Is it Possible to be Original

 

Judith Butler’s chapter 7: Imitation and Gender Insubordination highlights the fact that gender roles are a social construct. I agree with Butler on this aspect because we as human beings are told how to conduct ourselves, how to dress, and all the stigmas that go along with being a normal male or female. Butler mentions that “Gender is a kind of imitation for which there is no original” (p.722) emphasizing that heterosexuality is not the original of homosexuality. I originally was on board with Butler, and the idea that heterosexuality is not the original of homosexuality. However after today’s class discussion I have changed my opinion to the opposite view. I believe that homosexuality derived from heterosexuality, because like we stated in class without heterosexuality procreation would have come to a halt in the 18th c. Therefore I have to disagree with Butler on this matter.

Johnathan Swift’s A Beautiful Young Nymph Going to Bed validates Butler’s assertion that gender roles are a social construct. Corinna the prostitute is depicted as being one of the most attractive women in London during this time. Swift describes Corinna as the “Pride of Drury- Lane for whom no shepherd signs in vain,” emphasizing how remarkably beautiful she is…or is she? Further along in the poem Swift details aspects about Corinna that men are unaware of. He emphasizes Corrina’s unladylike features. For example she “ Takes off her artificial hair: now, picking out a crystal eye, her eye brows from a mouse’s hyde, stuck on with art on either side.” Corrina removes all the attributes that defines her as a beautiful young woman. The wig, the hair, and the makeup are all signs of Corinna being a natural woman, and without those things society has deemed that she cannot be a true woman. This emphasizes Butler’s assertion that “Identity is not self-identical.” Clearly Corinna finds her identity in what the men down on Drury-Lane find attractive. (p.725)

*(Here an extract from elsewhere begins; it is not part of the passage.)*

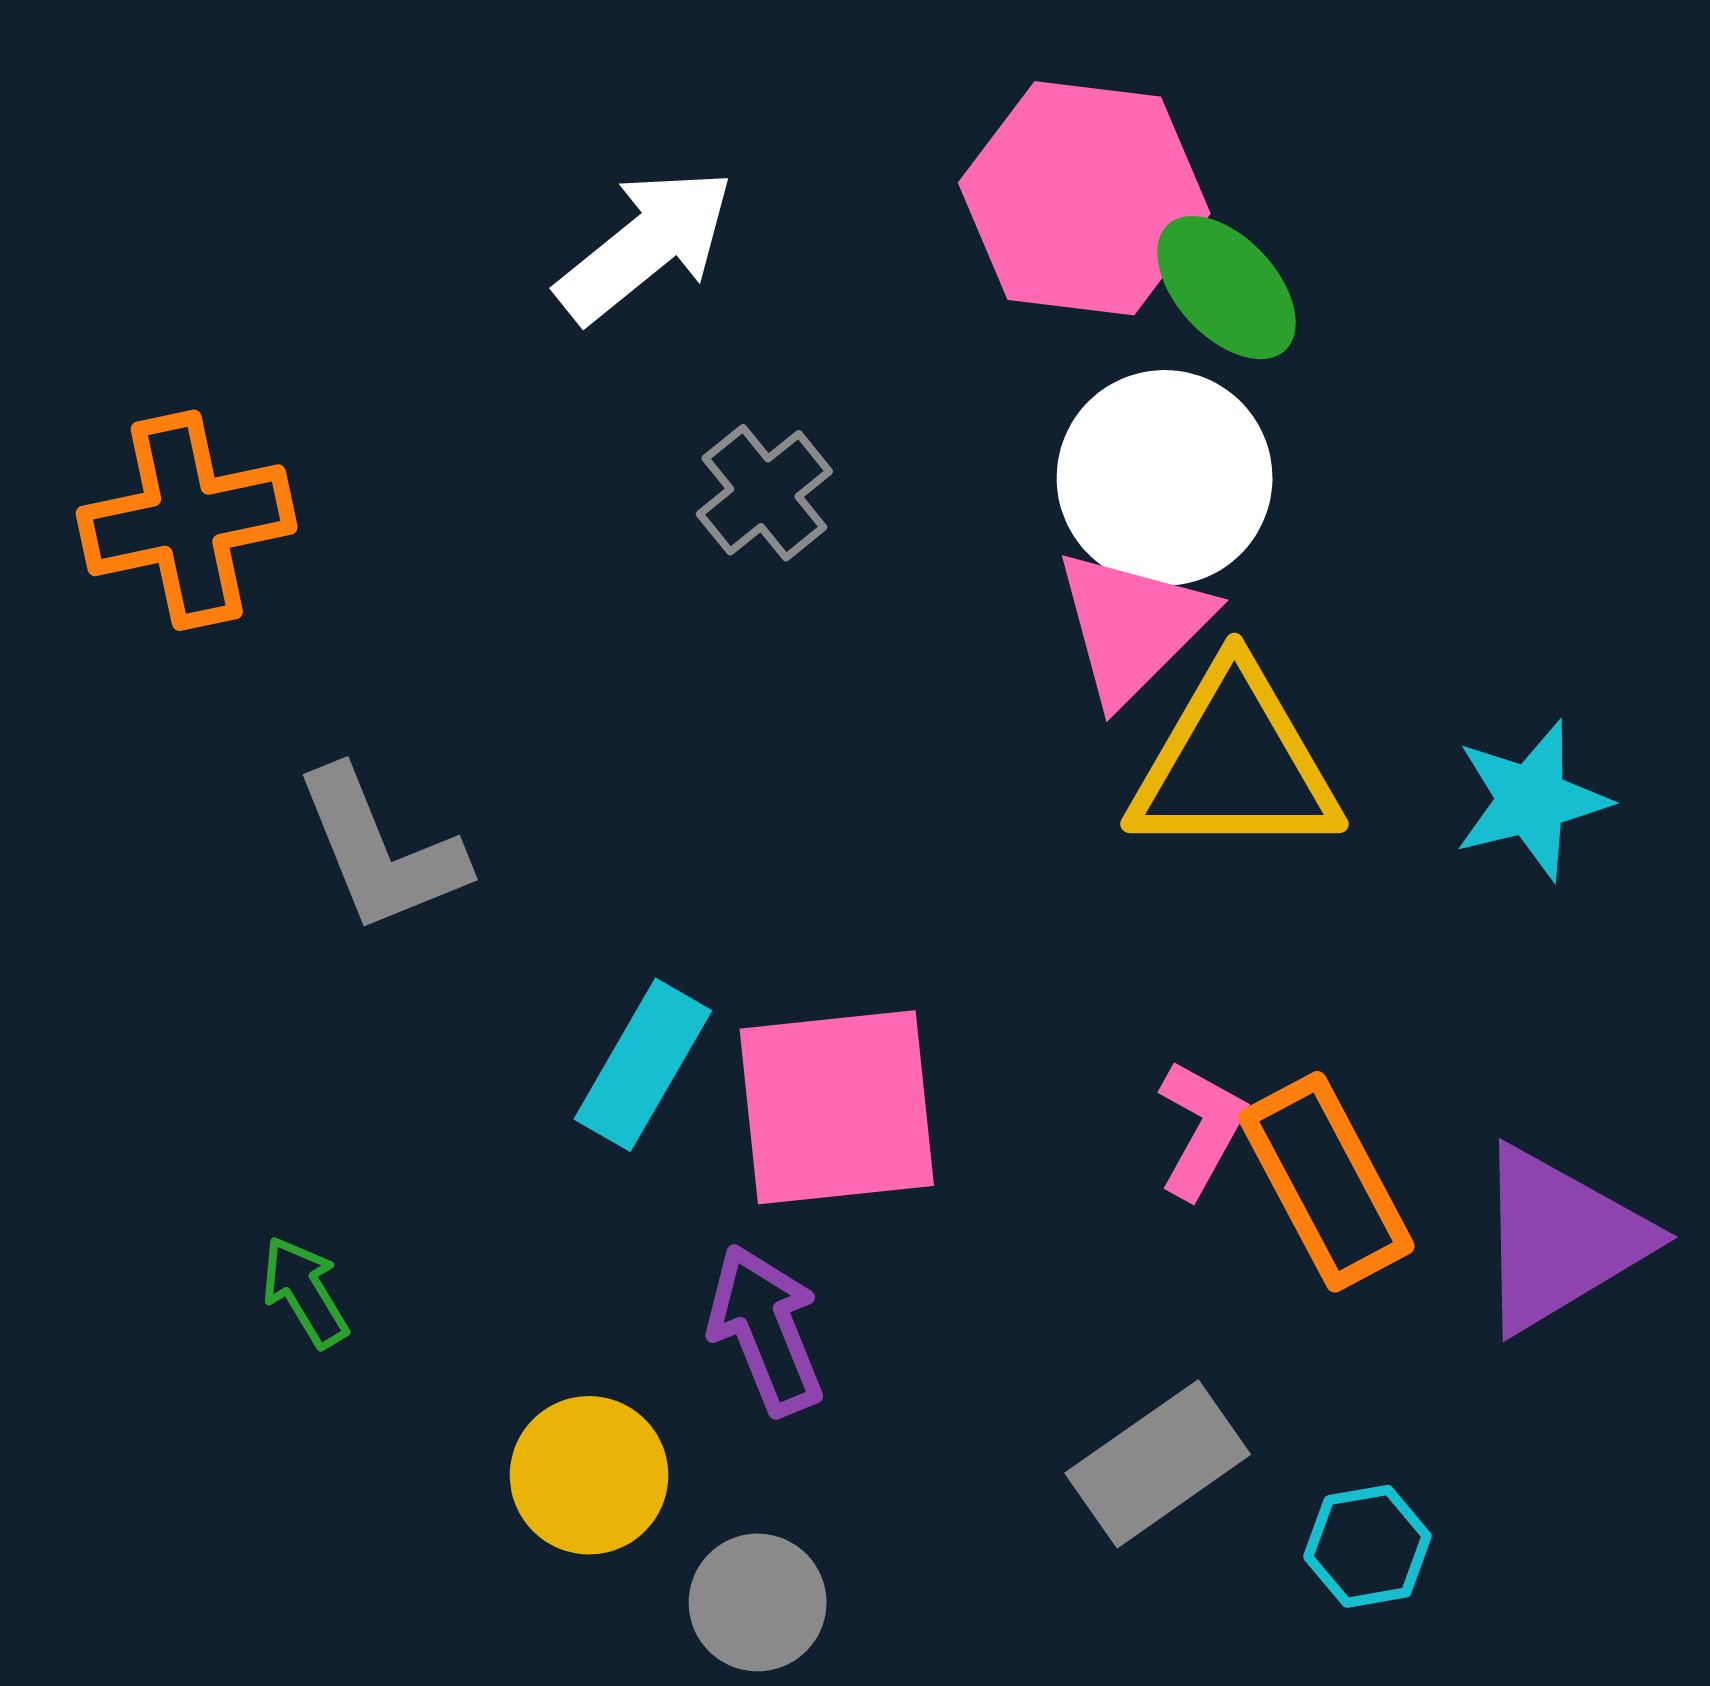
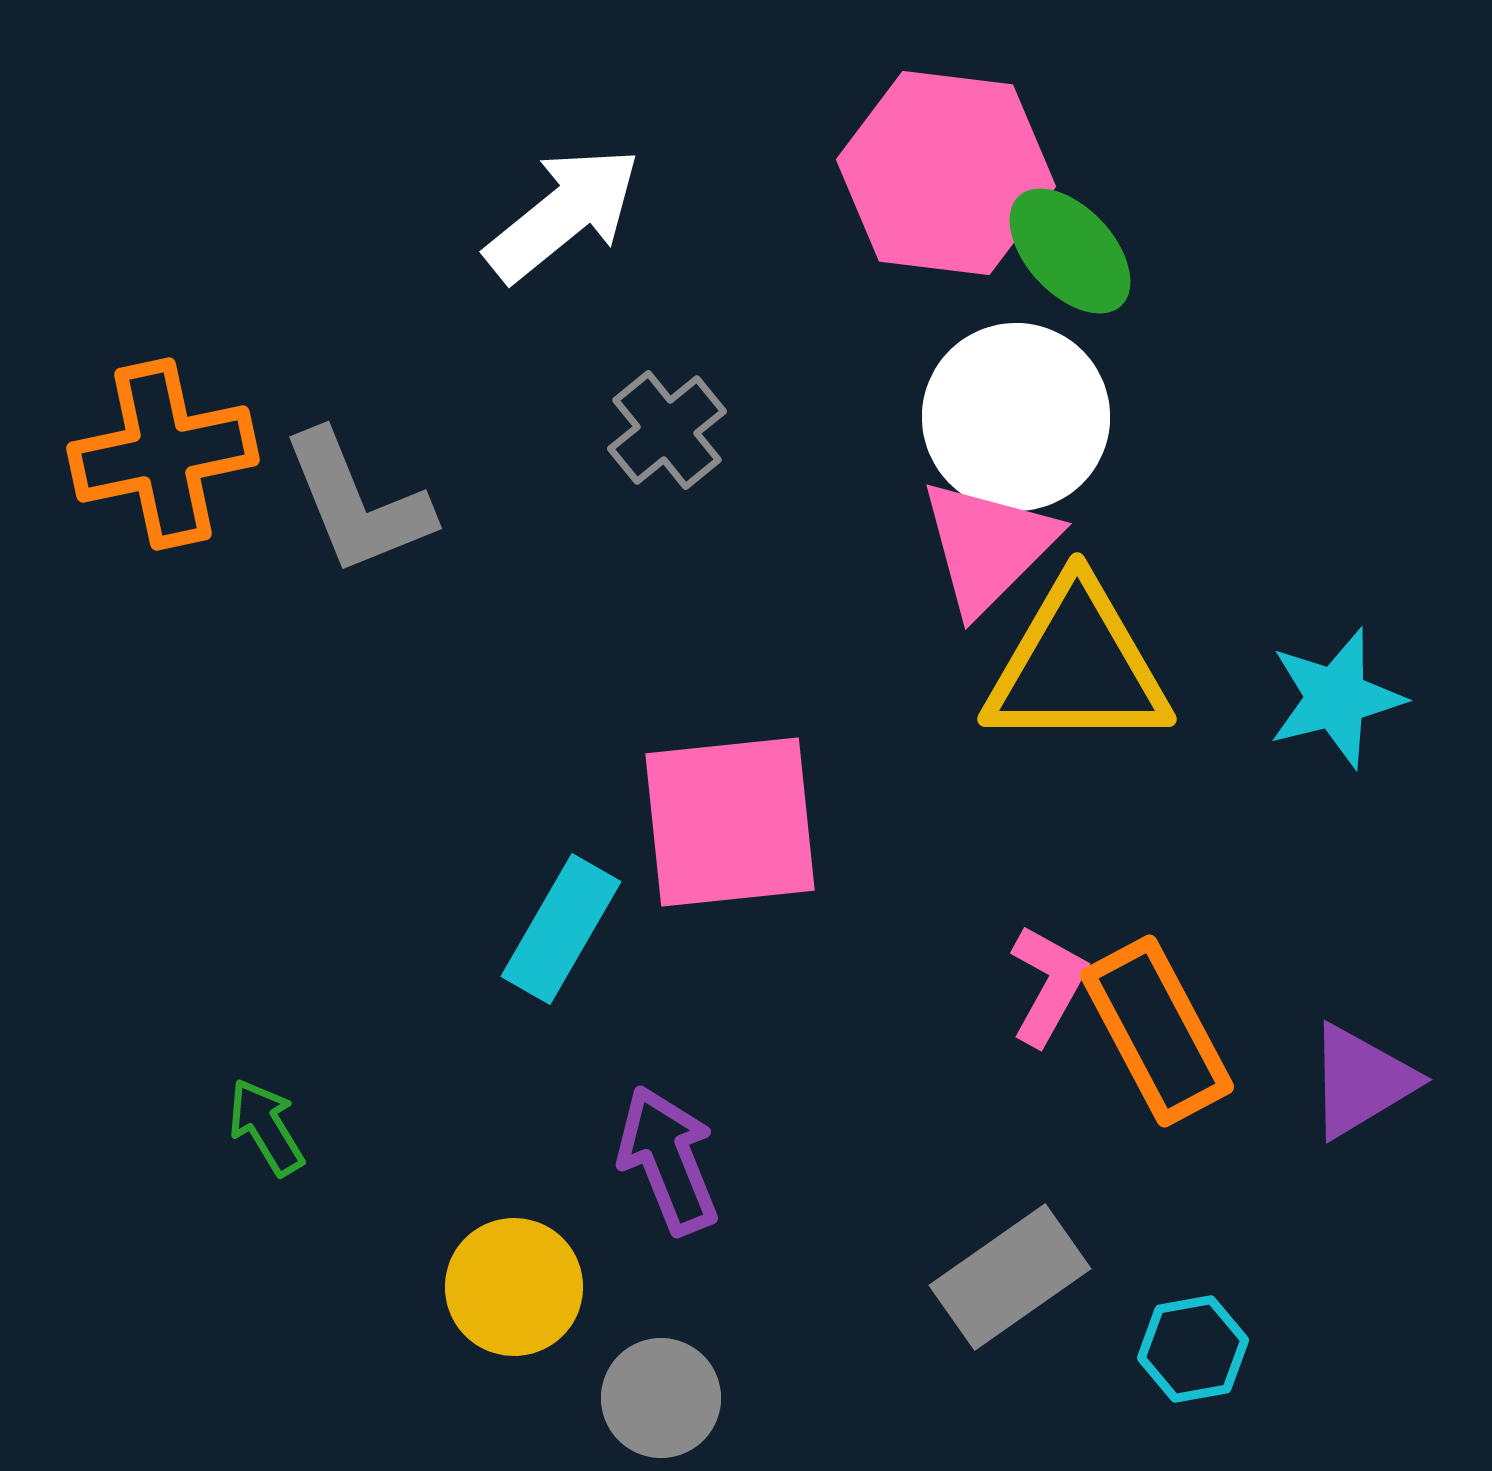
gray L-shape: (380, 850) -> (357, 503), moved
pink square: (837, 1107) -> (730, 822), moved
purple triangle: (1560, 1239) -> (1361, 1081), size x0.7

One can infer that putting on the makeup, hair, eyebrows, and inserting her glass eyeball is all apart of Corrina’s daily routine. Butler’s essay states that, “There is a need for a repetition…to establish the illusion of its own uniformity and identity.” (p.725). Corrinna has to repeat the motion of dressing up to be a woman to establish her own identity. Butler’s essay helped me understand Swift’s poem because Butler details how we identify with our gender roles by constantly repeating the things that makes us male or female. In other words we are repeating the aspects that make us male or female because we are looking for validation of our identity. So Corinna doesn’t go out her way to put on make-up every day for herself, but more so for others to identify her as a woman.

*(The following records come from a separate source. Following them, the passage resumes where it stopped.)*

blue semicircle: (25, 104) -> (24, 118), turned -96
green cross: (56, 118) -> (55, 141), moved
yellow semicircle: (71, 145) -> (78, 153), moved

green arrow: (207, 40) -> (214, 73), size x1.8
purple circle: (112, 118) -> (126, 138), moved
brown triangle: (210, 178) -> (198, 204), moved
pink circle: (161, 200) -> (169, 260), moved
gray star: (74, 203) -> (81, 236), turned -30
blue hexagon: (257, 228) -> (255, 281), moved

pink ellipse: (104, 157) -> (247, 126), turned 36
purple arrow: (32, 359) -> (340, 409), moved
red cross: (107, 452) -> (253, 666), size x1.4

The beautiful young nymph puts in her dentures, and puts on her girdle to give her a more defined hour glass shape because it has been instilled in her that this is how women are supposed to dress, and appeal to the opposite sex. Swift however incorporates an ironic twist because he emphasizes that Corrina is not a beautiful woman after all. For example this is emphasized when, “Corinna wakes. A dreadful sight!” (Swift). This underlines that although Corrina is deemed as a beautiful creature when she has on her hair, wardrobe, makeup etc. she lacks the innate beauty that women are supposed to have.

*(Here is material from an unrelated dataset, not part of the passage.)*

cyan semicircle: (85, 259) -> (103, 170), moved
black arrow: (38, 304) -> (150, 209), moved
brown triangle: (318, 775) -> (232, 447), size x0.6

I do not think Swift would agree that our biological sex is original to our true gender. Swifts poems advocate that women are supposed to act, and be a certain way, but the reality is they (Corinna for example) are the exact opposite of what they pretend to be. Therefore I believe Swift would disagree that the biological sex is original to true gender. Corinna was born a woman but she does not necessarily fit into the stereotype of the innate beauty and cleanliness that woman are supposedly born with.